■ BRIEF ■
Your answer must be only the lines below from the one containing "Pueblos con encanto" through the one containing "فضاء علمي ثقافي معرفي", copied exactly, with the pictures left out.
*** RECORDS PROVIDED Section Begins ***
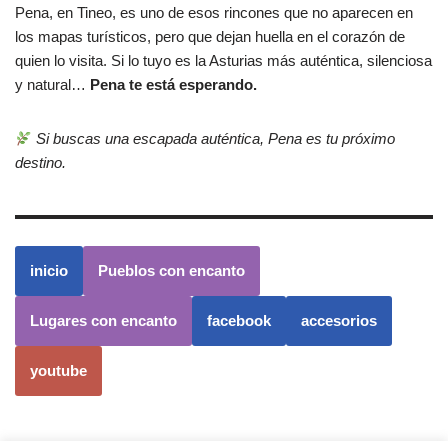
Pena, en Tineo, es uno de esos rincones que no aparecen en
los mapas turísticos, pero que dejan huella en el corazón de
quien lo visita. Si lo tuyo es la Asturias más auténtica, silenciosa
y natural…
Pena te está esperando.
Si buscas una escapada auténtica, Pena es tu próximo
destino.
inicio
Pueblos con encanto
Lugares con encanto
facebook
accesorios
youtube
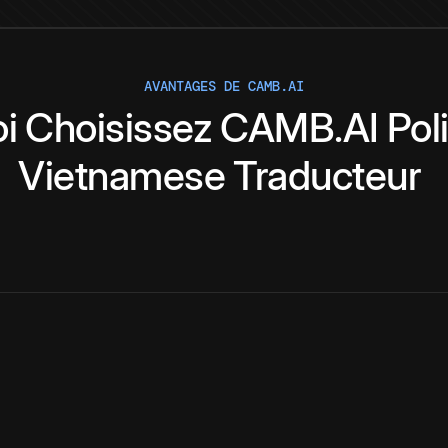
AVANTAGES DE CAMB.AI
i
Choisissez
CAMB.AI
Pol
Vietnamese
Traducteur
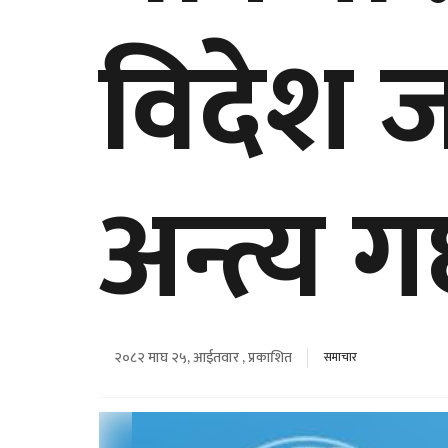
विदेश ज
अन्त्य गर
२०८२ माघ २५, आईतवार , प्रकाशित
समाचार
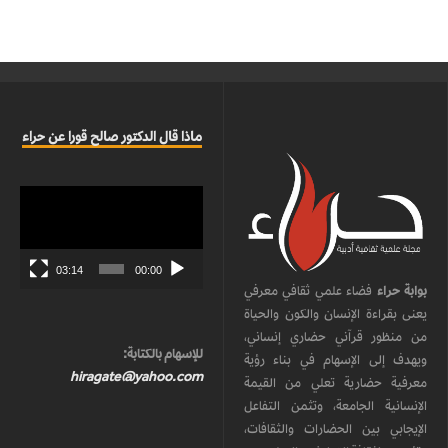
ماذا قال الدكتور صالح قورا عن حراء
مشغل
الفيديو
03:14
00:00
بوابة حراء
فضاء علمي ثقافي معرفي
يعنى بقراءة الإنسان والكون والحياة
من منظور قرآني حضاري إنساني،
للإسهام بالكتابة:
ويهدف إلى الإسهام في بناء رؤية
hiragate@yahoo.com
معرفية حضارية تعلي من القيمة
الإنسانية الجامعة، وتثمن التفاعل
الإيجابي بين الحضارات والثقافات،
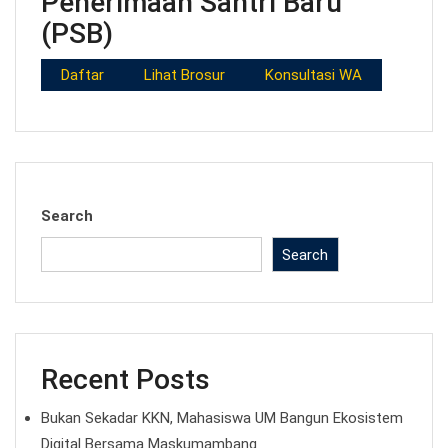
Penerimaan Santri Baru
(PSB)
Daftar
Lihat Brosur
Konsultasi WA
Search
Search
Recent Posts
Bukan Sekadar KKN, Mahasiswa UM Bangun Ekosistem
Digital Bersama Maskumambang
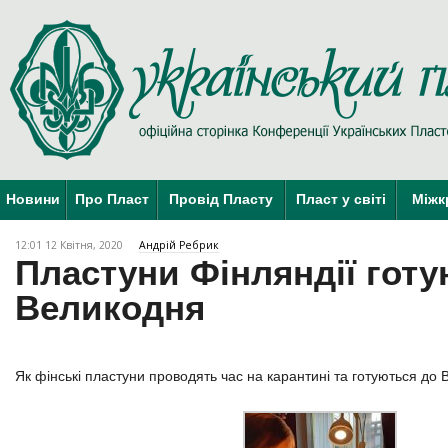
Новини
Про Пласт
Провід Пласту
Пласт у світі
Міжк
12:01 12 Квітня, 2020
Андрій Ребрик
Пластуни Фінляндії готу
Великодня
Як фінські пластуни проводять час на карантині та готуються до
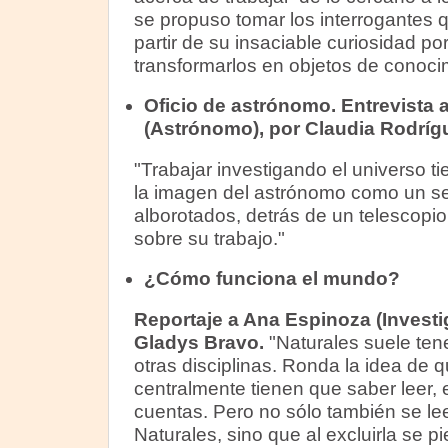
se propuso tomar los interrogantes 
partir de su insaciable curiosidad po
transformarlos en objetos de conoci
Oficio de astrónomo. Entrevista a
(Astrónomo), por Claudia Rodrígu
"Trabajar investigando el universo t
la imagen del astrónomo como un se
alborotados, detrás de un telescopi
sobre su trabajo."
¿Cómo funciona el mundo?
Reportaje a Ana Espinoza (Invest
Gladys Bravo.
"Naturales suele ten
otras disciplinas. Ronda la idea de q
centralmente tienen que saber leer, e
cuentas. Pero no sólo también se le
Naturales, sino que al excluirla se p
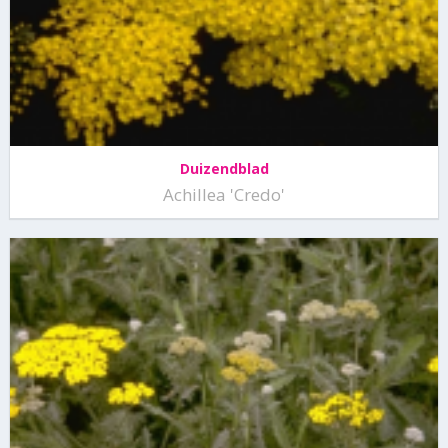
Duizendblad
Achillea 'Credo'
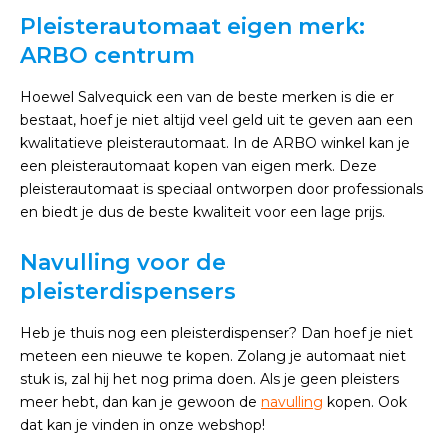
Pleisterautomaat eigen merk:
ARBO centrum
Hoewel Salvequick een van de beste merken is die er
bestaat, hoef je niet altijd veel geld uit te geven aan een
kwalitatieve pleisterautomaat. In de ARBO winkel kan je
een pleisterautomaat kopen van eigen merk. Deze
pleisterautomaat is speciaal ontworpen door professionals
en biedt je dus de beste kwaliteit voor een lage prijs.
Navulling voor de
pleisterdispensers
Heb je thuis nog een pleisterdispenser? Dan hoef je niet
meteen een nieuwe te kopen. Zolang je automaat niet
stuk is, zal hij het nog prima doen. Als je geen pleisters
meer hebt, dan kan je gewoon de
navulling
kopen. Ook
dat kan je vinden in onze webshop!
*** RECORDS PROVIDED Section Ends ***
■ ANSWER FOR THIS EXERCISE ■
Pueblos con encanto
Lugares con encanto
facebook
accesorios
youtube
AVANTAGES DE CAMB.AI
i
Choisissez
CAMB.AI
Pol
Vietnamese
Traducteur
विदेश ज
अन्त्य गर
२०८२ माघ २५, आईतवार , प्रकाशित
समाचार
ماذا قال الدكتور صالح قورا عن حراء
مشغل
الفيديو
03:14
00:00
بوابة حراء
فضاء علمي ثقافي معرفي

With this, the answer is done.